I think that Dr. McClellan is correct that we don’t necessarily believe that further legislation is necessary. That said, we are encouraged by the efforts in the Senate on a bipartisan basis to try and codify in legislation what we’ve done today, which is to say make clear that there can only be one 30-month stay. We don’t think it’s necessary, but we applaud the efforts to try and do this. This is a very technical area of law, and it’s really important to get it right. We want to make sure that anything that comes out is workable. We are committed to and are working with both the Republican and the Democratic staff to try and make sure that any legislation that goes forward is correct, and actually achieves the goals that are sought to be achieved.
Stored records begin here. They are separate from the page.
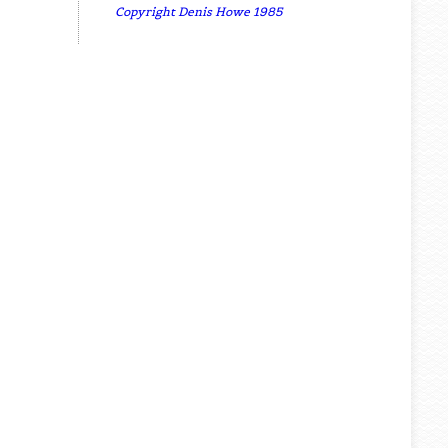
Copyright Denis Howe 1985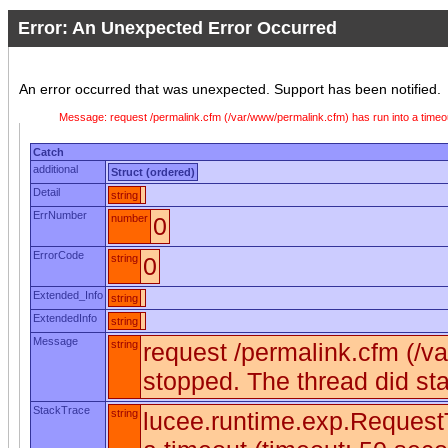
Error: An Unexpected Error Occurred
An error occurred that was unexpected. Support has been notified.
Message: request /permalink.cfm (/var/www/permalink.cfm) has run into a timeo
Catch
additional
Struct (ordered)
Detail
string
ErrNumber
number
0
ErrorCode
string
0
Extended_Info
string
ExtendedInfo
string
Message
string
request /permalink.cfm (/v
stopped. The thread did st
StackTrace
string
lucee.runtime.exp.RequestT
The proposed legislation does at least one other thing that our rule does not address, which is to say it gets into the issue of 180-day exclusivity; our rule does not address that issue.

Question 12:

In terms of the issue on whether the patent listings actually cover or claim the marketed product, what’s going to be the process for making those kind of evaluations versus what’s being done today, since my understanding is that the FDA doesn’t always have the resources to make those evaluations?

D. Troy

We are not going to get into the business, as we’ve said before, of policing patents and the patent judgments that are made. The declaration is really meant to be self-effectuating and there are a lot of yes and no questions, I urge you to take a look at it. It’s certainly more extensive than it was before. The declaration forms were not in the proposed rule. By making it as yes/no as possible we are hoping that, plus the fact that you’re not supposed to lie to the United States Government, will provide a lot of clarity and will encourage people, let’s just say, to make the right kinds of judgments and be straightforward and honest with us. We are not going to establish any kind of process for delisting of patents. If people think the patents are not properly listed, they have recourse in the courts.

C. Rice

We’re going to have to end the call, but we do appreciate the opportunity to talk with you today. Again, our material is on our Web site at www.fda.gov. Thank you very much and have a great afternoon. Goodbye.